School Library Journal
It’s a big, scary world for young Butternut the bunny, who lives with her family in the burrows of idyllic Milkweed Meadow. Under the cautios head of the family, Grandmother Sage, Butternut’s family lives a careful life isolated from other animals. Each night in the burrow, family members take turns sharing stories; Butternut’s are the best. So it’s a bitter pill for her when a brave excursion results in her mother and grandmother forbidding her to share the tale. But Butternut makes new stories and shares them with listeners outside of the rabbit family. She finds friends in the other meadow-dwellers and realizes she might be braver than she thought—maybe brave enough to pull off a remarkable rescue.

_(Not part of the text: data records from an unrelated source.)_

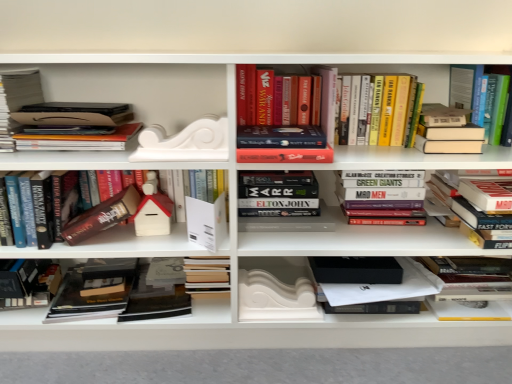 Where is `blank space situated above hardcover book at center, which appears as the 3th paperback book when viewed from the left (from a real-world perspective)`? Image resolution: width=512 pixels, height=384 pixels. blank space situated above hardcover book at center, which appears as the 3th paperback book when viewed from the left (from a real-world perspective) is located at coordinates (156, 280). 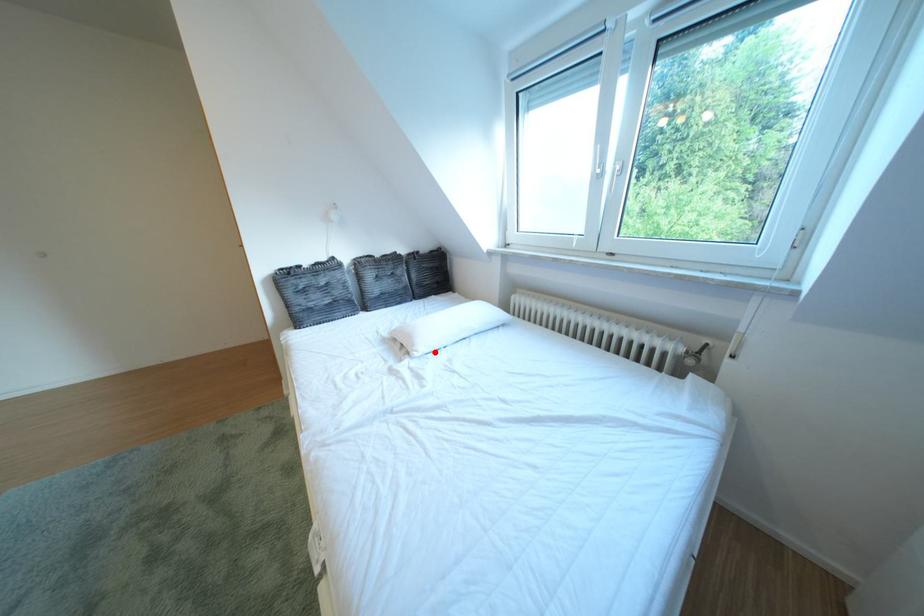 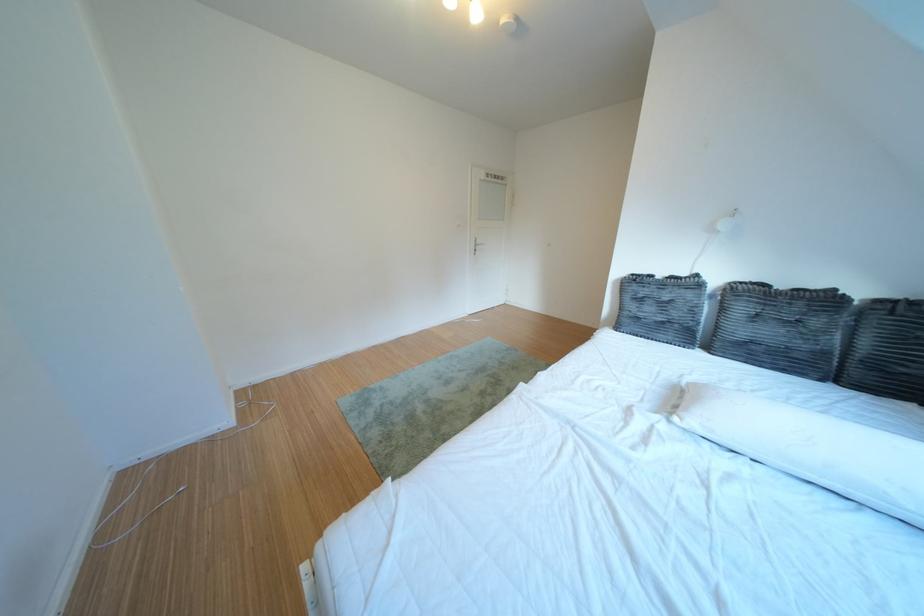 Question: I am providing you with two images of the same scene from different viewpoints. Image1 has a red point marked. In image2, the corresponding 3D location appears at what relative position? Reply with the corresponding letter.

Choices:
 (A) Closer
 (B) Farther

Answer: (B) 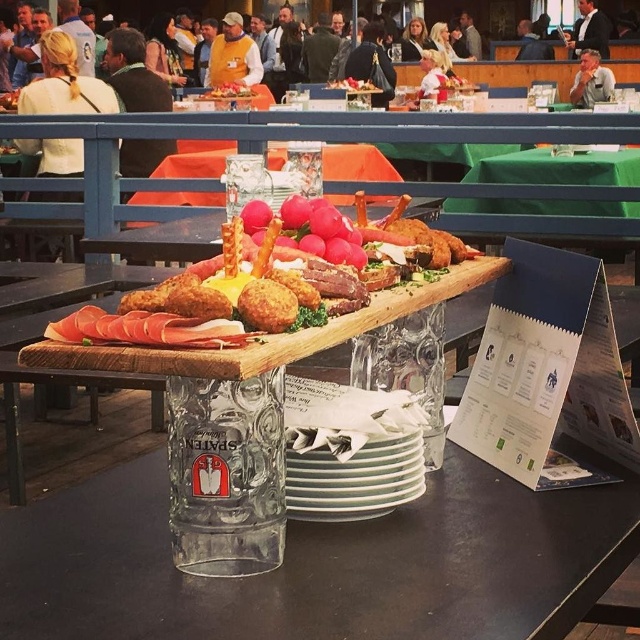 Can you confirm if transparent glass at center is positioned to the right of wooden board at center?

Yes, transparent glass at center is to the right of wooden board at center.

The height and width of the screenshot is (640, 640). What do you see at coordinates (321, 564) in the screenshot?
I see `transparent glass at center` at bounding box center [321, 564].

Who is more distant from viewer, (x=202, y=618) or (x=168, y=234)?

The point (x=168, y=234) is behind.

The width and height of the screenshot is (640, 640). In order to click on transparent glass at center in this screenshot , I will do `click(321, 564)`.

Who is shorter, transparent glass at center or smooth wooden board at center?

transparent glass at center is shorter.

Between point (394, 516) and point (212, 96), which one is positioned in front?

Point (394, 516) is in front.

At what (x,y) coordinates should I click in order to perform the action: click on transparent glass at center. Please return your answer as a coordinate pair (x, y). The width and height of the screenshot is (640, 640). Looking at the image, I should click on (321, 564).

Where is `wooden board at center`? This screenshot has height=640, width=640. wooden board at center is located at coordinates (173, 237).

In order to click on wooden board at center in this screenshot , I will do `click(173, 237)`.

Where is `wooden board at center`? This screenshot has height=640, width=640. wooden board at center is located at coordinates (173, 237). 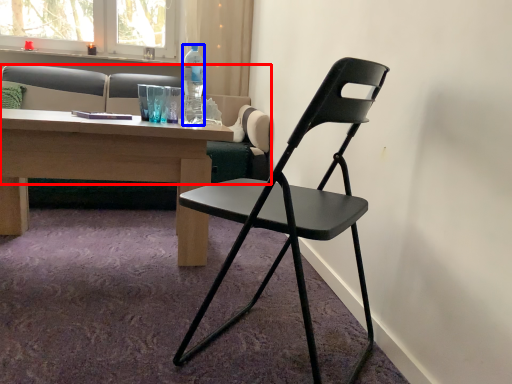 Question: Among these objects, which one is farthest to the camera, studio couch (highlighted by a red box) or bottle (highlighted by a blue box)?

Choices:
 (A) studio couch
 (B) bottle

Answer: (A) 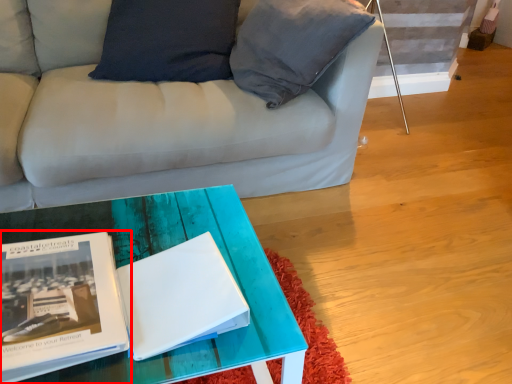 Question: From the image, what is the correct spatial relationship of book (annotated by the red box) in relation to magazine?

Choices:
 (A) left
 (B) right

Answer: (A) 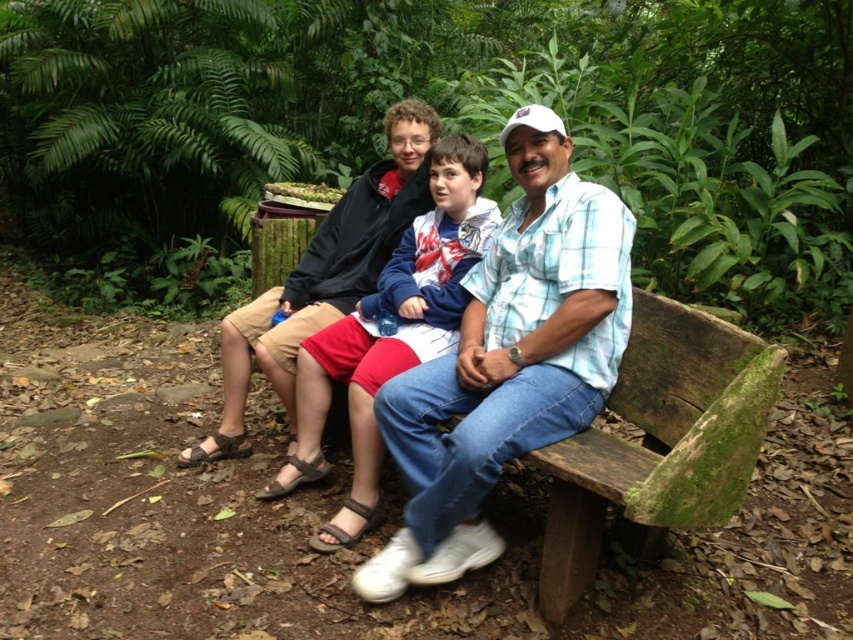 Question: Where is light blue plaid shirt at center located in relation to green mossy wood bench at right in the image?

Choices:
 (A) below
 (B) above

Answer: (B)

Question: Can you confirm if light blue plaid shirt at center is thinner than green mossy wood bench at right?

Choices:
 (A) no
 (B) yes

Answer: (A)

Question: Considering the real-world distances, which object is farthest from the green mossy wood bench at right?

Choices:
 (A) blue plaid shirt at center
 (B) light blue plaid shirt at center

Answer: (A)

Question: Is light blue plaid shirt at center to the left of green mossy wood bench at right from the viewer's perspective?

Choices:
 (A) yes
 (B) no

Answer: (A)

Question: Which point appears closest to the camera in this image?

Choices:
 (A) pos(405,337)
 (B) pos(589,342)
 (C) pos(561,605)

Answer: (C)

Question: Which object is farther from the camera taking this photo?

Choices:
 (A) green mossy wood bench at right
 (B) light blue plaid shirt at center

Answer: (B) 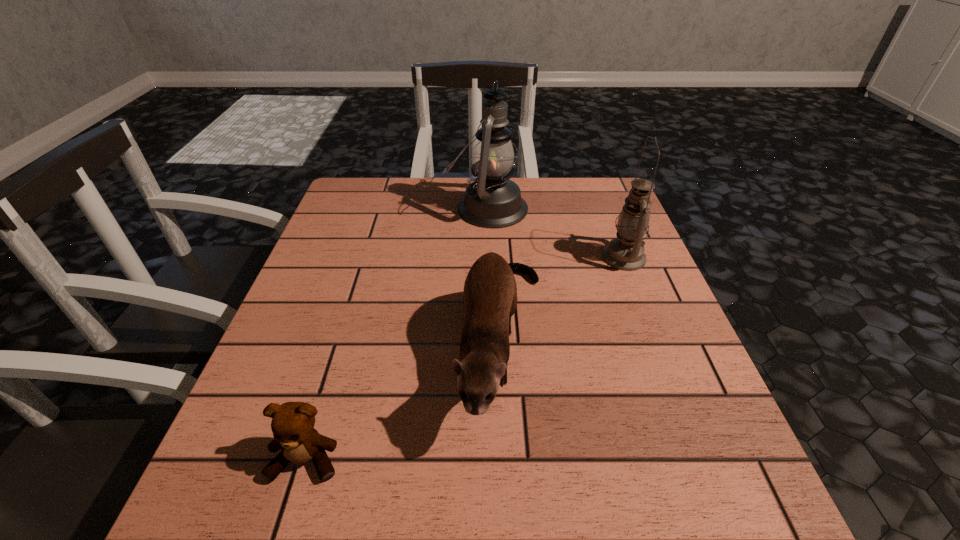 Locate an element on the screen. The height and width of the screenshot is (540, 960). the farthest object is located at coordinates (491, 200).

The image size is (960, 540). Find the location of `the farther oil lamp`. the farther oil lamp is located at coordinates (491, 200).

I want to click on the nearer oil lamp, so click(625, 252).

This screenshot has height=540, width=960. Identify the location of the rightmost object. (625, 252).

Locate an element on the screen. the second shortest object is located at coordinates (490, 293).

Find the location of a particular element. the shortest object is located at coordinates (292, 424).

This screenshot has height=540, width=960. In order to click on teddy bear in this screenshot , I will do `click(292, 424)`.

I want to click on blank area located on the front of the farthest object, so click(489, 311).

The width and height of the screenshot is (960, 540). In order to click on free space located on the back of the nearer oil lamp in this screenshot , I will do `click(611, 223)`.

Locate an element on the screen. This screenshot has width=960, height=540. blank space located 0.090m at the face of the third tallest object is located at coordinates pyautogui.click(x=511, y=524). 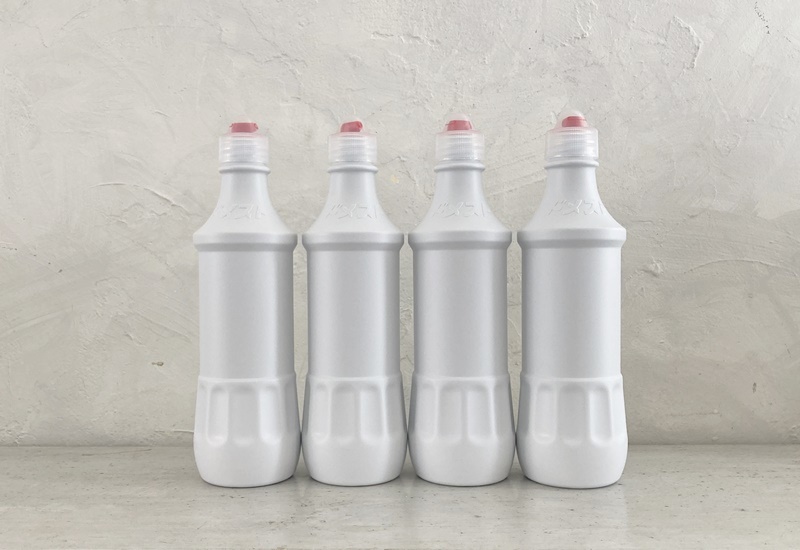 This screenshot has height=550, width=800. I want to click on 4 bottles in a row, so coord(246,403), coord(353,386), coord(454,364), coord(576,337). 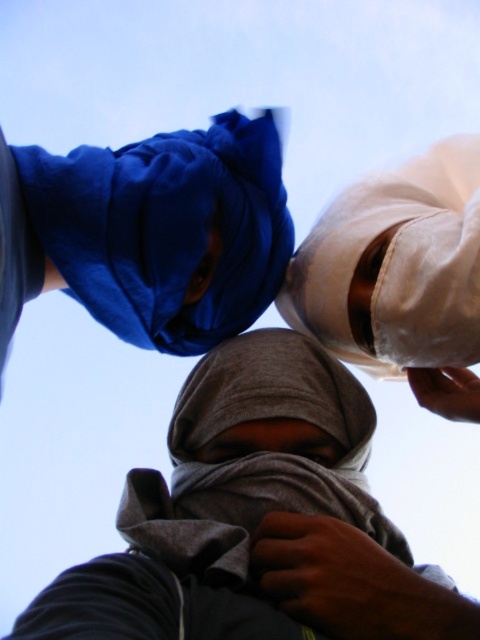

This enchanting animal adventure is made up of a series of interconnected short stories. In a beautiful narrative voice, and brought to life by Salati’s charming black-and-white illustrations, Butternut describes her own storytelling process. Younger and still developing readers could find this one too challenging to be an independent read. VERDICT Sure to hold appeal to the animal lovers, this would make an excellent read-aloud, especially if the audience is working on learning the elements of storytelling.